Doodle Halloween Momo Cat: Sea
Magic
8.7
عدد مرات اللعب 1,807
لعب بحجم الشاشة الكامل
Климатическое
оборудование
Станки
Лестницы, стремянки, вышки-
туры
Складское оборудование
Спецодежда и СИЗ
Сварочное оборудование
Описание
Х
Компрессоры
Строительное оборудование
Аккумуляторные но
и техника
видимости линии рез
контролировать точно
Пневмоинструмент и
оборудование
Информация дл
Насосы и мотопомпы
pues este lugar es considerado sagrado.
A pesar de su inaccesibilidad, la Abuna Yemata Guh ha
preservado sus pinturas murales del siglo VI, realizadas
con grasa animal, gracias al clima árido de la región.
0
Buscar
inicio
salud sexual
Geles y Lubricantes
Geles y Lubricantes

==========

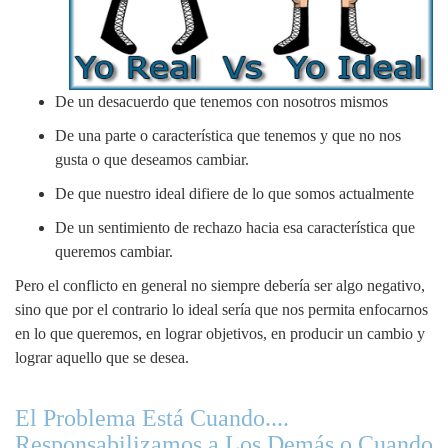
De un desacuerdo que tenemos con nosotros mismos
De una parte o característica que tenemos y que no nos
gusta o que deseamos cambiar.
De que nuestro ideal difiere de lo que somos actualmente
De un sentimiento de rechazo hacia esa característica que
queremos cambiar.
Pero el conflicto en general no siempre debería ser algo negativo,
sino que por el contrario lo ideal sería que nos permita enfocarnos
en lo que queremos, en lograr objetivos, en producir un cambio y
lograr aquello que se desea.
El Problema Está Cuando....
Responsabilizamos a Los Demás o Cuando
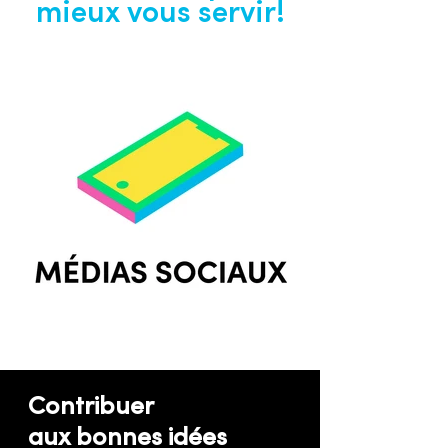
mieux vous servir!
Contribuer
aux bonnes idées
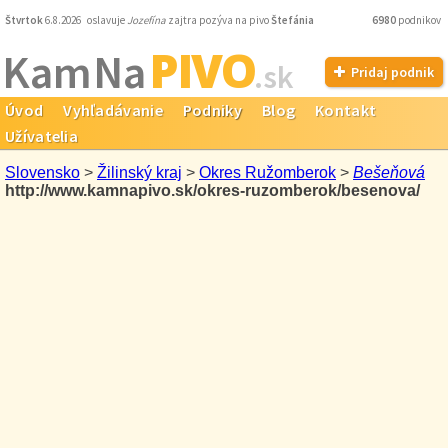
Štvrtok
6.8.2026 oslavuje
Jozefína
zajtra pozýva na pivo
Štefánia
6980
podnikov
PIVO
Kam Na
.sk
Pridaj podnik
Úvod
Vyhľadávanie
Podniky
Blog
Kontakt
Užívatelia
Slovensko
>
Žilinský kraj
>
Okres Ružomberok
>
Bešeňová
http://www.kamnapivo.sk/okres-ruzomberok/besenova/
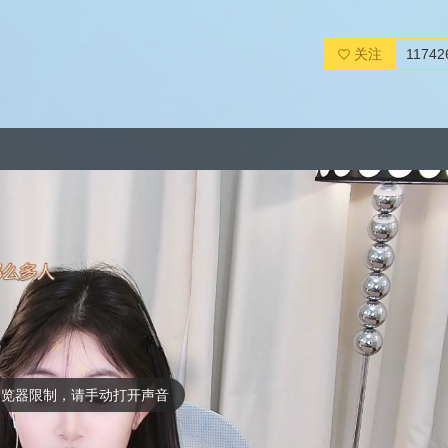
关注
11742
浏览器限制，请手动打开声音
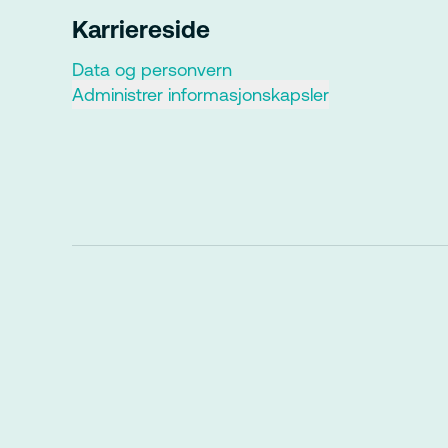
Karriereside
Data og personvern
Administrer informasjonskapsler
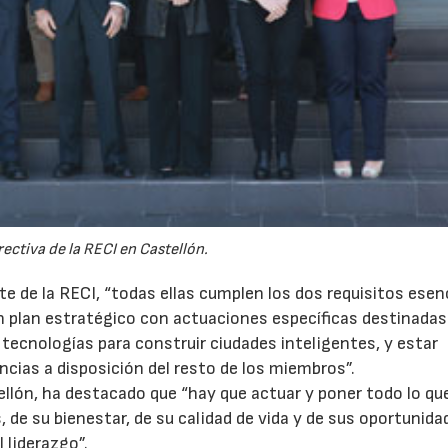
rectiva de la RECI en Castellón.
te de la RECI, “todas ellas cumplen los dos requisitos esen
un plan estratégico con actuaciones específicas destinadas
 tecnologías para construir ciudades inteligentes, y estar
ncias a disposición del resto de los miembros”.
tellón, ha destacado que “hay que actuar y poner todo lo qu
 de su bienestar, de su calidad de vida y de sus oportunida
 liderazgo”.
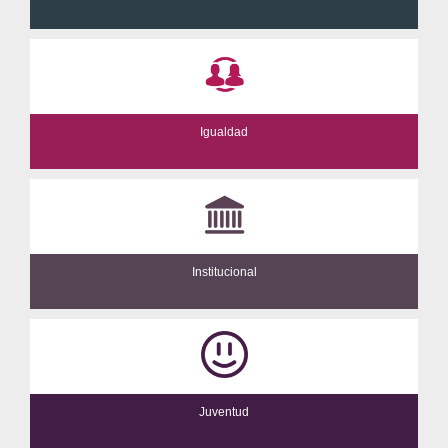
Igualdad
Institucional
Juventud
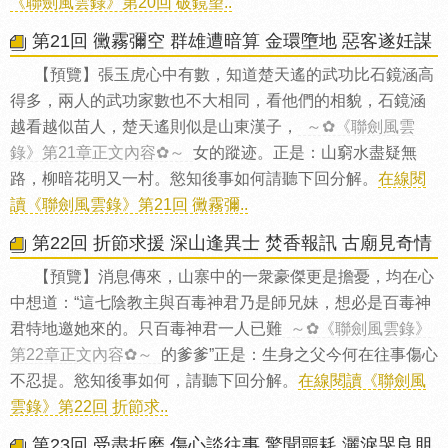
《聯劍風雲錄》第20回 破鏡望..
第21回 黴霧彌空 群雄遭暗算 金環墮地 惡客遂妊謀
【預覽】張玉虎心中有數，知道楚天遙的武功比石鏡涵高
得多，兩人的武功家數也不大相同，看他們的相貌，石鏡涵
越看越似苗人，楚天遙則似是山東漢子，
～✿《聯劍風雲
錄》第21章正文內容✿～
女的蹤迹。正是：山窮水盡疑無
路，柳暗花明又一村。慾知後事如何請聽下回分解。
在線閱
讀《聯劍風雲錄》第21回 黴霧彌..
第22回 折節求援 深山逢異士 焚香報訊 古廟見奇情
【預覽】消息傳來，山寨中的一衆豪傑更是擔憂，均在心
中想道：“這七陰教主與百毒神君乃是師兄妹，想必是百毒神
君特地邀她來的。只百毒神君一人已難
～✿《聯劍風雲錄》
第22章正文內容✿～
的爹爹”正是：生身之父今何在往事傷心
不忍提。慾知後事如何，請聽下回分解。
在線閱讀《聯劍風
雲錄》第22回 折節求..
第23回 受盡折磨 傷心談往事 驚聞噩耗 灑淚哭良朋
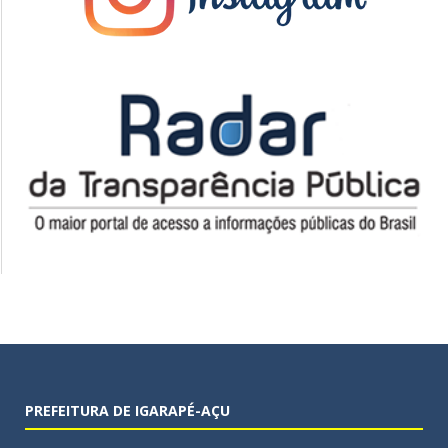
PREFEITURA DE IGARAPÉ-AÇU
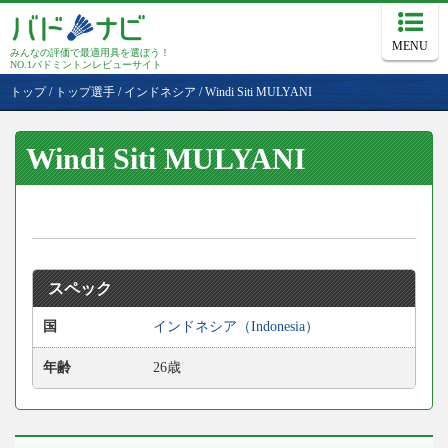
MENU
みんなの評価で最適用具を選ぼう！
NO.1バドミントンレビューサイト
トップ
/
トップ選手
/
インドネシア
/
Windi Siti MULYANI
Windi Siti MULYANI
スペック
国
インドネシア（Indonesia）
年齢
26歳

==========

The range runs from the line with "Doodle Halloween Momo Cat: Sea" up to and including the line with "Насосы и мотопомпы" in the listing above; please write out exactly those lines and nothing more.

- [Solution for this problem]
Doodle Halloween Momo Cat: Sea
Magic
8.7
عدد مرات اللعب 1,807
لعب بحجم الشاشة الكامل
Климатическое
оборудование
Станки
Лестницы, стремянки, вышки-
туры
Складское оборудование
Спецодежда и СИЗ
Сварочное оборудование
Описание
Х
Компрессоры
Строительное оборудование
Аккумуляторные но
и техника
видимости линии рез
контролировать точно
Пневмоинструмент и
оборудование
Информация дл
Насосы и мотопомпы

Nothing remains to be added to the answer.